**WHAT IS EXPECTED**
Give back all the data exactly as it was written.

*** Begin section ***

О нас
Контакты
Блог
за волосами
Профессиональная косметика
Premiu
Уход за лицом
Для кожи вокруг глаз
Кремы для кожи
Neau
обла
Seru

*** End section ***

**WRITTEN SOLUTION**
О нас
Контакты
Блог
за волосами
Профессиональная косметика
Premiu
Уход за лицом
Для кожи вокруг глаз
Кремы для кожи
Neau
обла
Seru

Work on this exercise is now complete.